A review by jodar
The Dictionary of Lost Words by Pip Williams

challenging emotional sad slow-paced
  • Plot- or character-driven? Character
  • Strong character development? Yes
  • Loveable characters? Yes
  • Diverse cast of characters? It's complicated
  • Flaws of characters a main focus? No

3.25

I’m glad to have read this novel, though it feels uneven.

I enjoyed the gentle, loving daughter–father relationship, the friendships the MC Esme has with her aunts and her ‘bondmaid’, and the ways in which Esme gradually learns more about the world and herself as she grows from childhood to adulthood. I’d never say no to nerdish lexicography, either!

Confronting are overarching themes of absence – the absence of significant people, the denial of just recognition and rights – and profound loss – of loved ones and even mental capacity to cope. Confronting, yes, but with a feeling of truth in the lives lived at that time.

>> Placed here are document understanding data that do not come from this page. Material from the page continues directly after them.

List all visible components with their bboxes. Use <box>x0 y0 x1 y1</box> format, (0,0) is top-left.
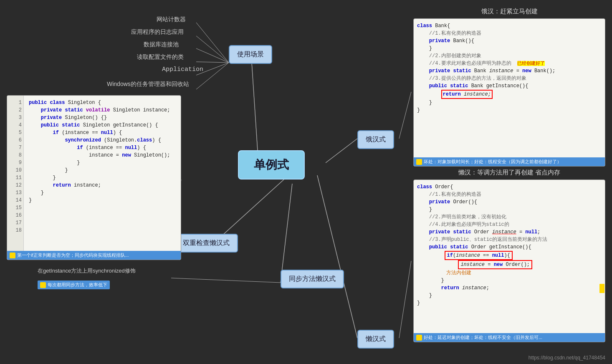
branch-double-check[interactable]: 双重检查懒汉式 <box>174 234 238 253</box>
svg-line-7 <box>326 139 357 163</box>
right-top-status-text: 坏处：对象加载时间长；好处：线程安全（因为调之前都创建好了） <box>424 159 561 165</box>
cursor-indicator <box>599 284 604 293</box>
svg-line-2 <box>196 36 229 63</box>
leaf-sync-on-get: 在getInstance方法上用synchronized修饰 <box>38 267 136 275</box>
leaf-application: Application <box>162 66 203 73</box>
svg-line-4 <box>196 62 229 63</box>
left-status-icon <box>10 253 15 258</box>
center-label: 单例式 <box>254 157 289 173</box>
sync-note-icon <box>40 282 46 288</box>
svg-line-11 <box>281 184 292 283</box>
leaf-read-config: 读取配置文件的类 <box>137 53 184 61</box>
leaf-db-pool: 数据库连接池 <box>144 41 179 48</box>
right-bottom-status: 好处：延迟对象的创建；坏处：线程不安全（旧并发后可... <box>414 333 605 342</box>
watermark: https://blog.csdn.net/qq_41748454 <box>529 355 605 361</box>
sync-note-text: 每次都用同步方法，效率低下 <box>48 282 107 288</box>
right-bottom-status-text: 好处：延迟对象的创建；坏处：线程不安全（旧并发后可... <box>424 334 542 341</box>
center-node: 单例式 <box>238 150 305 179</box>
branch-use-case[interactable]: 使用场景 <box>229 45 272 64</box>
svg-line-13 <box>317 175 357 338</box>
svg-line-1 <box>196 23 229 63</box>
svg-line-3 <box>196 48 229 63</box>
leaf-app-log: 应用程序的日志应用 <box>131 28 184 36</box>
right-bottom-code-content: class Order{ //1.私有化类的构造器 private Order(… <box>414 180 605 318</box>
line-numbers: 123456 789101112 131415161718 <box>7 96 24 260</box>
leaf-windows-task: Windows的任务管理器和回收站 <box>107 81 189 88</box>
right-top-status-icon <box>416 159 422 165</box>
right-top-code-content: class Bank{ //1.私有化类的构造器 private Bank(){… <box>414 19 605 126</box>
left-code-content: public class Singleton { private static … <box>25 96 181 217</box>
leaf-website-counter: 网站计数器 <box>157 16 186 23</box>
right-top-title: 饿汉：赶紧立马创建 <box>413 8 605 15</box>
right-top-code-panel: class Bank{ //1.私有化类的构造器 private Bank(){… <box>413 18 605 167</box>
svg-line-12 <box>171 278 281 283</box>
right-top-status: 坏处：对象加载时间长；好处：线程安全（因为调之前都创建好了） <box>414 157 605 166</box>
svg-line-14 <box>399 261 411 338</box>
right-bottom-title: 懒汉：等调方法用了再创建 省点内存 <box>413 169 605 177</box>
branch-sync-method[interactable]: 同步方法懒汉式 <box>281 270 344 288</box>
branch-hungry[interactable]: 饿汉式 <box>357 130 394 149</box>
left-code-panel: 123456 789101112 131415161718 public cla… <box>7 95 181 260</box>
left-code-status: 第一个if正常判断是否为空；同步代码块实现线程排队... <box>7 251 181 260</box>
right-bottom-code-panel: class Order{ //1.私有化类的构造器 private Order(… <box>413 179 605 342</box>
branch-lazy[interactable]: 懒汉式 <box>357 330 394 349</box>
right-bottom-status-icon <box>416 335 422 341</box>
sync-note-bar: 每次都用同步方法，效率低下 <box>38 281 110 289</box>
svg-line-8 <box>399 92 411 139</box>
left-status-text: 第一个if正常判断是否为空；同步代码块实现线程排队... <box>17 252 129 258</box>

The attitudes of many of the characters, however, feel a bit anachronistic, more those of the liberal intelligentsia of the late 20th or early 21st century than those of the middle class of the late Victorian and Edwardian periods. The ending too feels forced, trying to draw a connection between the lexicographical efforts of 100 years or more ago in the U.K. and the efforts of the writer’s modern-day Australia to restore a healthy relationship with Aboriginal peoples.

By the end I think we are supposed to feel comforted by the progress humanity can achieve between the sexes, social classes and ethnic groups through the endeavours of individuals of honest goodwill. But what I came away from the novel with was loss, sadness and the ultimate emptiness of human striving alone.